Shetty has been working closely with the players, especially Kumble, to put everything on paper. His efforts are now a few steps away from bearing fruit.
Features of the central contracts system:
- An annual contract for the national team.
- A pool with a maximum of 20 players to sign the contracts.
- Minimum eligibility for the contract: 3 Tests and 10 ODIs (player should have played in the game, and not just been a member of the squad).
- Match fee + retainership per annum.
- The more matches you play, the more you earn. The better you perform, the better your grade.
Incentive Scheme: For India's win against a team higher up in the ICC rankings, players' match fees will be doubled. But if they lose a match, half their fees will be deducted.
The annual central contracts system consists of two components:
Retainership – A, B and C grades.
Match fee – Test: Rs 2 lakh; ODI: Rs 1.6 lakh
Reserves to get paid 50% of what the playing 11 get.
Retainership to have three grades – A, B, C – and not four as discussed before. The amounts set for the grades: A – Rs 60 lakh per annum; B – Rs 30 lakh; C – Rs 15 lakh.
A special committee comprising the BCCI president, secretary, selection committee chairman, and team coach will decide upon the players in the retainership grades.
The 'value of the players to the team' will be evaluated by looking at his contribution in the previous season.
The selection committee will select the 20 players eligible for signing contracts on the basis of their previous season's performance and fitness levels.
Match Fees: Once players are graded, not all of them will play all the matches. There will be a select 14 or 15 from the pool of 20 who are fit and playing. These 15 will be entitled to the second component, the match fee.
Only those in the playing squad will be entitled to the match fees. While those actually playing will get the full amount, the reserves will get 50 per cent.
Clauses for payments during injury:
If a player in grade B breaks down in the course of a series, even if he misses the remaining matches his retainership will be paid to him.
If a player is seriously injured, his retainership will be paid for the entire year.

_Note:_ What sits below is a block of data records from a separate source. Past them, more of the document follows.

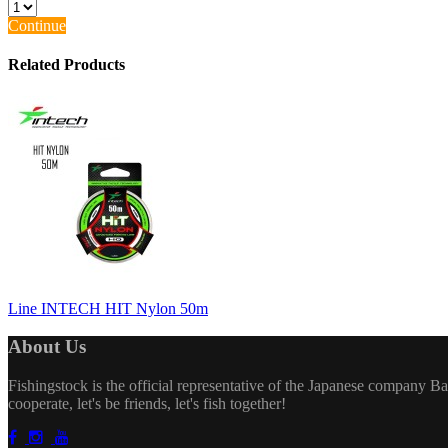
Continue
Related Products
Line INTECH HIT Nylon 50m
About Us
Fishingstock is the official representative of the Japanese company Bai
cooperate, let's be friends, let's fish together!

In some cases, if the board feels that the player's case merits it, it may extend the payment up to 18 months.
Players' endorsement clause:
Care should be taken that player endorsements, whether singly or in groups, do not create problems for the board's official sponsors.

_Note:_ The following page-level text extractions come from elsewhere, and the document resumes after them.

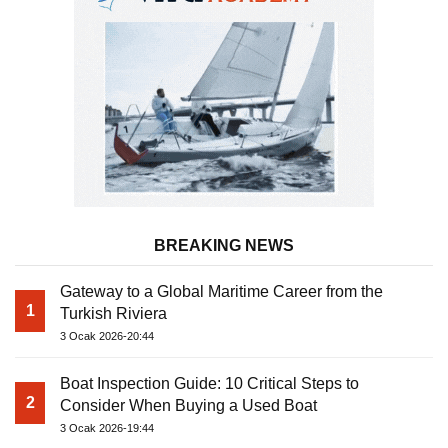
BREAKING NEWS
Gateway to a Global Maritime Career from the
1
Turkish Riviera
3 Ocak 2026-20:44
Boat Inspection Guide: 10 Critical Steps to
2
Consider When Buying a Used Boat
3 Ocak 2026-19:44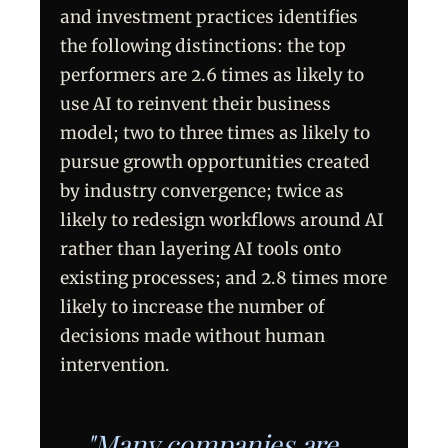
and investment practices identifies
the following distinctions: the top
performers are 2.6 times as likely to
use AI to reinvent their business
model; two to three times as likely to
pursue growth opportunities created
by industry convergence; twice as
likely to redesign workflows around AI
rather than layering AI tools onto
existing processes; and 2.8 times more
likely to increase the number of
decisions made without human
intervention.
"Many companies are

The agreement also stipulates that:
- the contracted players can only participate in matches sanctioned/approved by the BCCI.
- players not in the first 15 will have to keep themselves fit all the time and pass fitness tests every three months.
- players need to meet all their obligations to the board, and failure to do so can result in penalties. For example, if a player is assigned to talk to the media, he should do so.
- players are not employed by the board; they are merely on annual contract. So they do not have to quit their regular jobs.
With this system falling into place, performance will become the king. Each and every member of the team will have to fight for his place and convince the selectors that he is one of the 20 best cricketers in the country.
The players most likely to get contracts now: Sourav Ganguly, Virender Sehwag, Rahul Dravid, Sachin Tendulkar, V V S Laxman, Hemang Badani, Yuvraj Singh, Mohammad Kaif, Parthiv Patel, Anil Kumble, Harbhajan Singh, Ajit Agarkar, Ashish Nehra, L Balaji, Irfan Khan Pathan, and Zaheer Khan. Murali Kartik, Sanjay Bangar and Ajay Ratra could also be included among the 20.
Since a player needs to have played at least three Tests and 10 ODIs, Rohan Gavaskar and Ramesh Powar, who are both among the Asia Cup probables, will not be among the elite 20.